Nämlich ein Businessplan. Schlagwörter wie Loyalität und Ehre kaschierten nur halbwegs, dass so unterschiedliche MCs wie Reakwon, Ghostface, Method Man, Inspecta Deck, U-God und Masta Killa eigentlich ihrer eigenen Wege gehen wollten. Aber als Einzelgänger hatten sie keine Chance. Erst als RZA & Co. die aufgepumpten, hormonsatten und kleinkriminellen Hasstiraden des Gangsta-Rap Mitte der neunziger Jahre um die Idee eines Mafiabundes erweiterten und einen neuen, fiebrigen und rohen Straßensound entwickelten, der angesichts seiner irren Verschwörungsemphase etwas zutiefst Verstörendes hatte, waren sie genau da, wo sie hin wollten. Die Gründung eines Modelabels war dann nur noch der nächste Schritt. Angestachelt von den wahnwitzigen Wortschwällen seiner Gefährten, bastelte RZA zwei Alben, die wegen der offensiven Verwendung von Samples, überzeichneten Erzählungen und mythischen Versatzstücken wie ein Irrenhaus der Postmoderne wirkten. „Enter the Wu-Tang (36 Chambers)“ von 1993 und das 1997 erschienene Album „Wu- Tang Forever“ sind Klassiker des Genres.

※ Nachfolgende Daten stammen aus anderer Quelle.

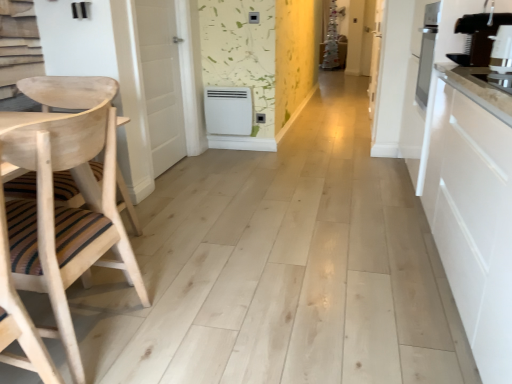 Question: From a real-world perspective, is white wood door at center, the second door positioned from the left, physically located above or below white smooth door at left, which is the 2th door in right-to-left order?

Choices:
 (A) below
 (B) above

Answer: (B)

Question: Is white wood door at center, arranged as the second door when viewed from the front, in front of or behind white smooth door at left, which is the 2th door in right-to-left order, in the image?

Choices:
 (A) behind
 (B) front

Answer: (A)

Question: Estimate the real-world distances between objects in this image. Which object is closer to the natural wood chair at left?

Choices:
 (A) white wood door at center, the second door positioned from the left
 (B) black plastic coffee machine at right
 (C) white plastic heater at center
 (D) white smooth door at left, which is the 2th door in right-to-left order

Answer: (D)

Question: Based on their relative distances, which object is farther from the white plastic heater at center?

Choices:
 (A) white wood door at center, which is counted as the first door, starting from the right
 (B) white smooth door at left, the 2th door viewed from the back
 (C) black plastic coffee machine at right
 (D) natural wood chair at left

Answer: (D) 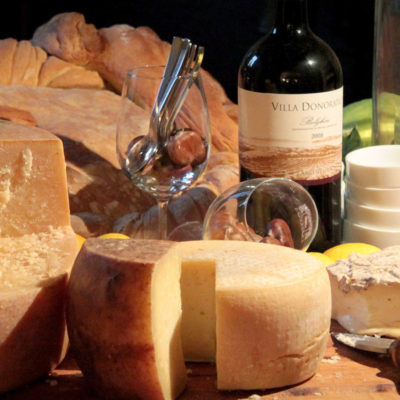 Find the location of a particular element. This screenshot has height=400, width=400. bowl is located at coordinates (365, 179). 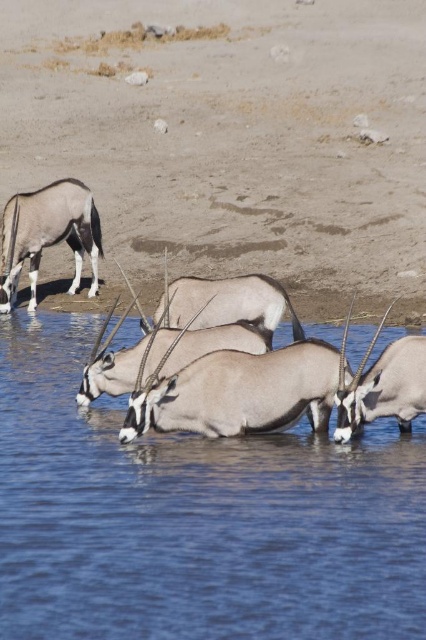 Question: Does blue clear water at center have a lesser width compared to brown glossy antelope at center?

Choices:
 (A) no
 (B) yes

Answer: (B)

Question: Which object appears closest to the camera in this image?

Choices:
 (A) smooth brown antelope at center
 (B) brown glossy antelope at lower center

Answer: (B)

Question: Among these points, which one is nearest to the camera?

Choices:
 (A) (414, 369)
 (B) (155, 490)

Answer: (B)

Question: Which point is farther from the camera taking this photo?

Choices:
 (A) (216, 531)
 (B) (48, 227)
 (C) (403, 428)

Answer: (B)

Question: Can you confirm if blue clear water at center is positioned to the right of smooth brown antelope at center?

Choices:
 (A) yes
 (B) no

Answer: (B)

Question: Observing the image, what is the correct spatial positioning of shiny brown antelope at upper left in reference to brown glossy antelope at center?

Choices:
 (A) right
 (B) left

Answer: (B) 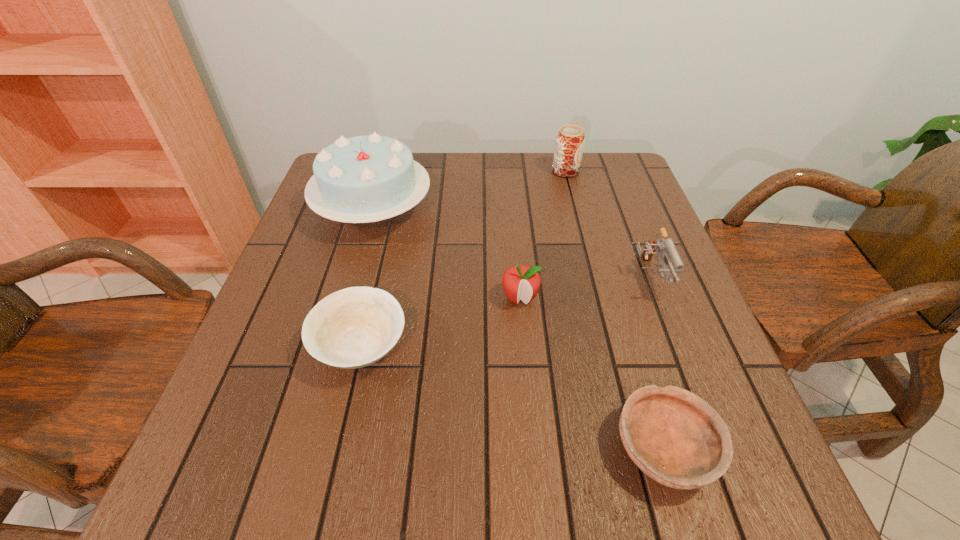 What are the coordinates of `blank area located at the barrel end of the gun` in the screenshot? It's located at (689, 384).

Find the location of a particular element. This screenshot has height=540, width=960. vacant space located on the front of the apple is located at coordinates (528, 396).

This screenshot has height=540, width=960. Find the location of `vacant point located on the right of the left bowl`. vacant point located on the right of the left bowl is located at coordinates (456, 348).

Locate an element on the screen. The width and height of the screenshot is (960, 540). free region located on the left of the nearest object is located at coordinates (538, 449).

I want to click on birthday cake that is at the far edge, so [x=361, y=179].

Find the location of a particular element. The height and width of the screenshot is (540, 960). beer can situated at the far edge is located at coordinates (570, 140).

I want to click on object located at the near edge, so click(676, 438).

The height and width of the screenshot is (540, 960). In order to click on birthday cake at the left edge in this screenshot , I will do `click(361, 179)`.

Locate an element on the screen. The width and height of the screenshot is (960, 540). bowl located in the left edge section of the desktop is located at coordinates click(354, 327).

The width and height of the screenshot is (960, 540). Identify the location of beer can situated at the right edge. (570, 140). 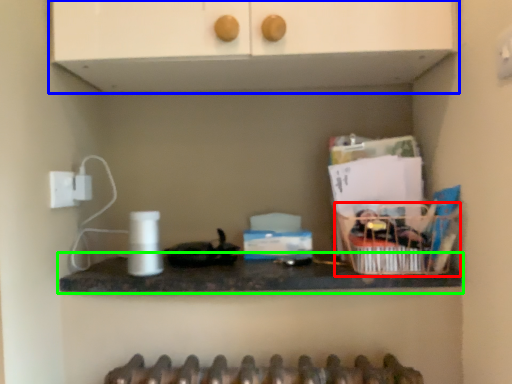 Question: Which is nearer to the basket (highlighted by a red box)? cabinetry (highlighted by a blue box) or countertop (highlighted by a green box).

Choices:
 (A) cabinetry
 (B) countertop

Answer: (B) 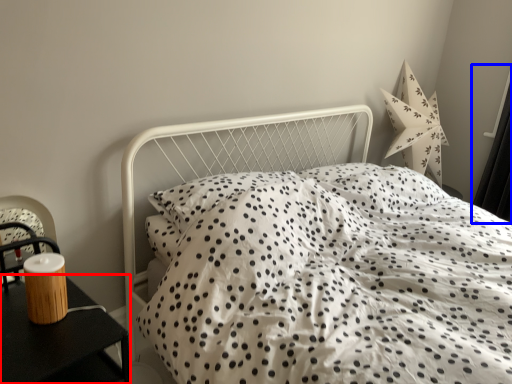 Question: Which of the following is the closest to the observer, nightstand (highlighted by a red box) or curtain (highlighted by a blue box)?

Choices:
 (A) nightstand
 (B) curtain

Answer: (A) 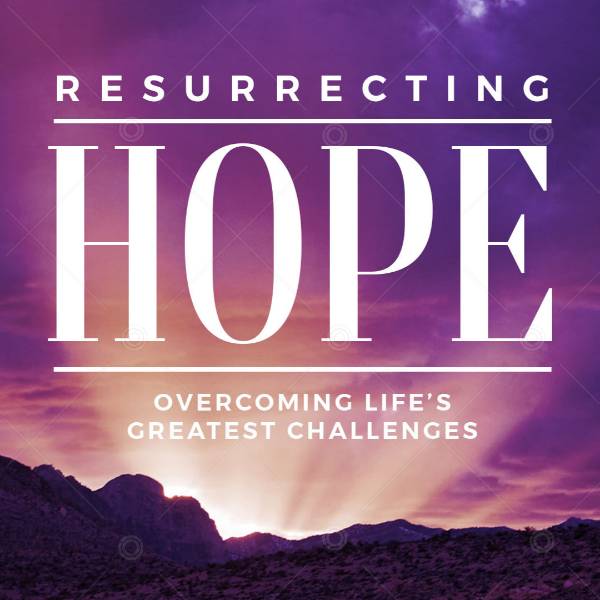 The height and width of the screenshot is (600, 600). Find the location of `book`. book is located at coordinates (248, 432). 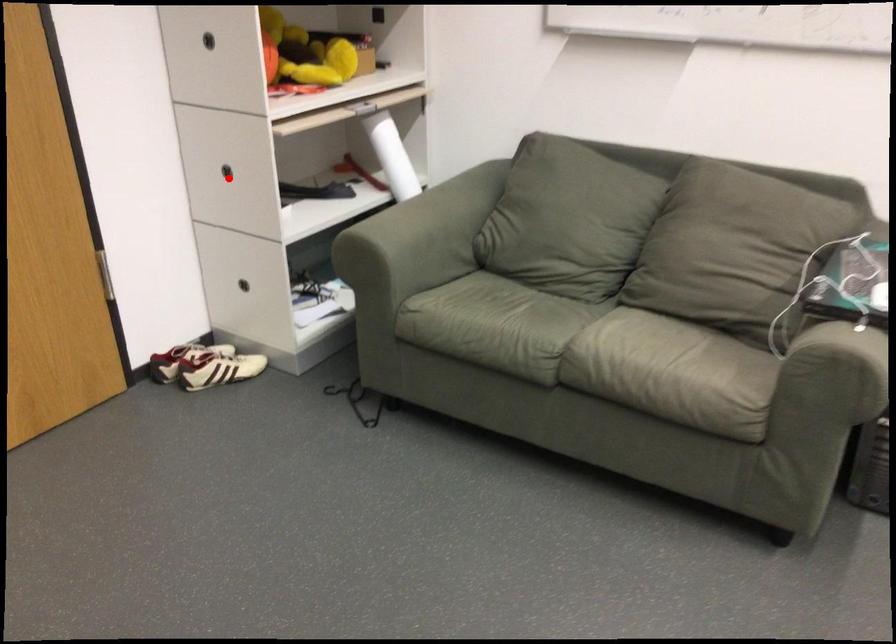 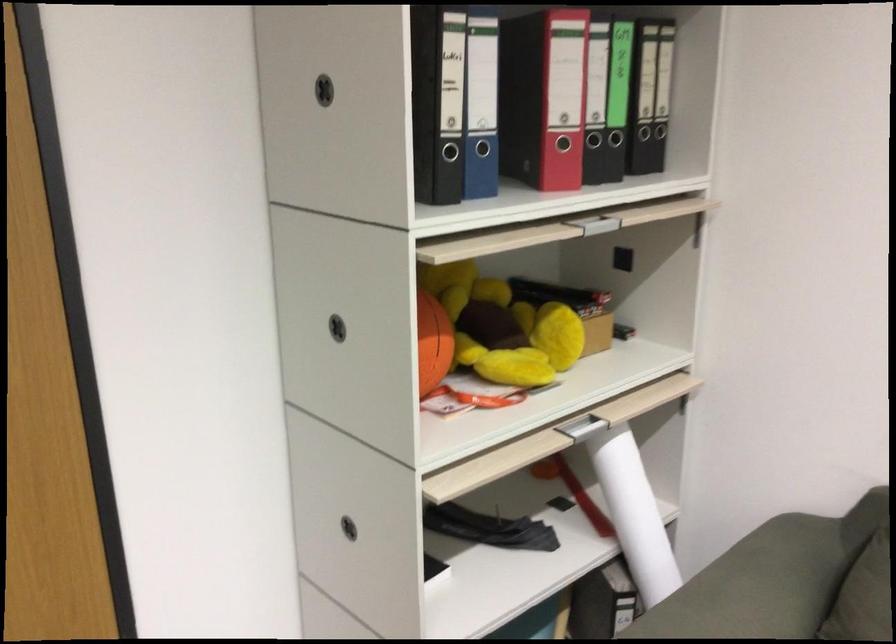 Question: I am providing you with two images of the same scene from different viewpoints. In image1, a red point is highlighted. Considering the same 3D point in image2, which of the following is correct?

Tatsächlich hat sich das Versprechen erfüllt: Der Wu-Tang Clan ist zur Weltmacht geworden – allerdings auch durch schiere Masse. Eine Klausel in ihrem Vertrag erlaubt es den Musikern, bei anderen Labels nach Belieben Soloplatten herauszubringen, wovon sie regen Gebrauch machten. Obwohl RZA auch diese oft produziert hat, waren sie selten Wu genug, um über den Mangel an echten Klan-Alben hinwegzutrösten. Zuletzt kamen sie dessen Veröffentlichung sogar in die Quere, wie Ghostface Killahs aktuelle CD „The Big Doe Rehab“ zeigt (Def Jam/Universal).

Heute ist Hiphop wieder in der Krise. Die Musik hat sich abgenutzt. Nichts mehr ist passiert, seit Eminem sie als weißer Ghetto-Spross für den white trash erobert hat. Hiphop ist, wie RZA lakonisch bemerkt, zu einer Spielart des R’n’B mutiert. Dagegen ist „8 Diagrams“ das Gegengift. Kein einziger Radio-Hit findet sich unter den 16 Songs, die unter Mithilfe so illustrer Gäste wie Mister P-Funk George Clinton, Sunny Valentine, Erykah Badu und John Frusciante entstanden. Die Gangart ist gemächlich, der Beat hat Swing, er zerfließt, statt sich schroff aufzurichten und in markanten Riffs zu verbeißen. Mal sind RZAs Klangkonstruktionen leicht und luftig wie in dem großartigen „Take It Back“, dann wieder schwer und wuchtig wie in „Rushing Elephants“ und „Weak Spot“. Elegisch wird es in „Life Changes“ und hypnotisch in „Windmill“. Ein rollender Bass und darüber eine verwehte, wimmernde Gitarrenfigur – das sind die Kraftfelder, zwischen denen sich der eigenartige Magnetismus dieses Albums entwickelt.

Und so hätte es auch bei „The Heart Gently Weeps“ sein müssen, geht der Song doch immerhin auf den Beatles-Klassiker „While My Guitar Gently Weeps“ zurück, der Urform des wehmütig entrückten Melodie-Fragments. Aber das wÄre zu einfach gewesen. Obwohl der Wu-Tang Clan sich der ungebrochen stoischen Weigerung der Nachlassverwalter beugen musste, Beatles-Songs für Samples frei zu geben, kam den Hiphoppern der Sohn George Harrisons zu Hilfe und erwirkte, dass das Stück zumindest nachgespielt werden durfte. So verhüllt sich der Song nun, indem die weinende Gitarre vom Piano imitiert wird. Ein Trick, ein Witz. Oder ein Komplott. Bei Wu-Tang Clan kann man nie wissen.